* **EXERCISE REQUIREMENTS**
Find each line of the entries with the string "resource", please, and copy it.

####

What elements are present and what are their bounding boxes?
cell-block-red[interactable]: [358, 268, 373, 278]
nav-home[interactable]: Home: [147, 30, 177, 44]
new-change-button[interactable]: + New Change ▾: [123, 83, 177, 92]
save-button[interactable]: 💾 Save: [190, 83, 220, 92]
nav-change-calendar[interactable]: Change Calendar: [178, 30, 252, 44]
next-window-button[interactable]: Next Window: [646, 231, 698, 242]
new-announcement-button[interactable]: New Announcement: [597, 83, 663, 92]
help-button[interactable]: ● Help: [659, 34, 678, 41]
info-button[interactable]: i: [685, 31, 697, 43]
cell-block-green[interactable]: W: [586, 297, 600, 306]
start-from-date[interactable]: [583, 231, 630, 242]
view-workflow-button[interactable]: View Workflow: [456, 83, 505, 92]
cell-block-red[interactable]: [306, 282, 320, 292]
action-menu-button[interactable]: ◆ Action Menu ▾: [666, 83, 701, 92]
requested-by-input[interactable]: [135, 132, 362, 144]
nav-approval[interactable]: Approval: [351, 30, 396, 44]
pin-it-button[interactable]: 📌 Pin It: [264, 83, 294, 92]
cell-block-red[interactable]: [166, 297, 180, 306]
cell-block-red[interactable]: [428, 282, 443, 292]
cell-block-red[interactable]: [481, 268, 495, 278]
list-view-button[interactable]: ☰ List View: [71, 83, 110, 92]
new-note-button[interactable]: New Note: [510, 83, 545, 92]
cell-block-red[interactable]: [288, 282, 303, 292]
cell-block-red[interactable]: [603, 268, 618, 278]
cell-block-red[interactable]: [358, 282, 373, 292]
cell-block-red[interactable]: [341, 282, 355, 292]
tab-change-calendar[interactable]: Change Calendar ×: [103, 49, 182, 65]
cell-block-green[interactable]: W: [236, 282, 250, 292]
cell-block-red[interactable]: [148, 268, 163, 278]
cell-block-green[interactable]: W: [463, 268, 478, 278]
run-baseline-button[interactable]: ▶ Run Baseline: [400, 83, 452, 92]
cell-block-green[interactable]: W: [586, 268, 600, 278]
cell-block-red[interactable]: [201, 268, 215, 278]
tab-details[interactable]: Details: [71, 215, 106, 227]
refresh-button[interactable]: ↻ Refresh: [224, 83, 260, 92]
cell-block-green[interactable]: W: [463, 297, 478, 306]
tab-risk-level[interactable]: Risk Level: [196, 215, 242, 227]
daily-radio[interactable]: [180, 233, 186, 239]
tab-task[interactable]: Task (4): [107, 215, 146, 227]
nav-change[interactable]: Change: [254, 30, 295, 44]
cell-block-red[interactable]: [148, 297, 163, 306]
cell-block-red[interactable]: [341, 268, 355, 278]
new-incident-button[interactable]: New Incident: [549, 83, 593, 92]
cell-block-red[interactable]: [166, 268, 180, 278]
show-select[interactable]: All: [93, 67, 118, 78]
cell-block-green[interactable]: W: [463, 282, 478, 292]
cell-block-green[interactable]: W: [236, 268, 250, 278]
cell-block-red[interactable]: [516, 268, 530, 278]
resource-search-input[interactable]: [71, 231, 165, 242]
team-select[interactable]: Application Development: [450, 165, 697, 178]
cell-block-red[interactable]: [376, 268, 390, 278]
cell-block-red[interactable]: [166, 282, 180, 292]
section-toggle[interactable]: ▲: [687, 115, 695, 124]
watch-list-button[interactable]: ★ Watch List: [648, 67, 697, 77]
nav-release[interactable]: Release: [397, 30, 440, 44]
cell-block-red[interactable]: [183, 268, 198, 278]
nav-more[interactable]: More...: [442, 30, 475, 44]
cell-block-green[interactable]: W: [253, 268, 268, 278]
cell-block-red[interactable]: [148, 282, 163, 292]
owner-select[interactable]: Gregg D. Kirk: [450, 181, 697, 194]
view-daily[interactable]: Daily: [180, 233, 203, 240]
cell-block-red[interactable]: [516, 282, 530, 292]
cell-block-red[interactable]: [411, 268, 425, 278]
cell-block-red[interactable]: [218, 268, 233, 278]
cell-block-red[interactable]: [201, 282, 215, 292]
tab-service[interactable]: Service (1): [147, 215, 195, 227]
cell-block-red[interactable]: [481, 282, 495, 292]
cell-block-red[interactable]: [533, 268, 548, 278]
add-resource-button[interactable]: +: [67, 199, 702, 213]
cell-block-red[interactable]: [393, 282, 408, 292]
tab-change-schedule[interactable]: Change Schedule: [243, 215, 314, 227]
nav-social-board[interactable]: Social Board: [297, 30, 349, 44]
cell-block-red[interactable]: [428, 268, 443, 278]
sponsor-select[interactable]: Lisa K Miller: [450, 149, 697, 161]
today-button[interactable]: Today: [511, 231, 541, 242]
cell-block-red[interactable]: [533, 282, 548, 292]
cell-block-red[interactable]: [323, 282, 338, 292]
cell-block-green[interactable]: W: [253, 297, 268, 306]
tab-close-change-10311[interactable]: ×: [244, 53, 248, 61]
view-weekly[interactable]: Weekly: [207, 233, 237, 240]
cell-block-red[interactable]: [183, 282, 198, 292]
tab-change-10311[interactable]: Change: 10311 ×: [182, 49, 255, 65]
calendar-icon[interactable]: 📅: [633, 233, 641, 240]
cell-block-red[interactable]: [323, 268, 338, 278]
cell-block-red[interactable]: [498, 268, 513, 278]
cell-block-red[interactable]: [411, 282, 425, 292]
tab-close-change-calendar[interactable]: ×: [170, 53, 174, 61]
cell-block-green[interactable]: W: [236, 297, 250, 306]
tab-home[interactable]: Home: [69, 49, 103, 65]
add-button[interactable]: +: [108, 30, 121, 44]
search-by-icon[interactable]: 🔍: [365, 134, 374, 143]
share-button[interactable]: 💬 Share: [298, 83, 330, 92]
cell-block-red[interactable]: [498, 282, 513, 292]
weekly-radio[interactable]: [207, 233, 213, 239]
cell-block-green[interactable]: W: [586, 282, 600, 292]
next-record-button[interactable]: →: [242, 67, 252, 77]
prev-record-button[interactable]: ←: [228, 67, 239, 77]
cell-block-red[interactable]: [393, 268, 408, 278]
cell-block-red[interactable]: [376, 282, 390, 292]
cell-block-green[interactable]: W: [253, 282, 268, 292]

####

* **OUTPUT BELOW**
resource-search-input[interactable]: [71, 231, 165, 242]
add-resource-button[interactable]: +: [67, 199, 702, 213]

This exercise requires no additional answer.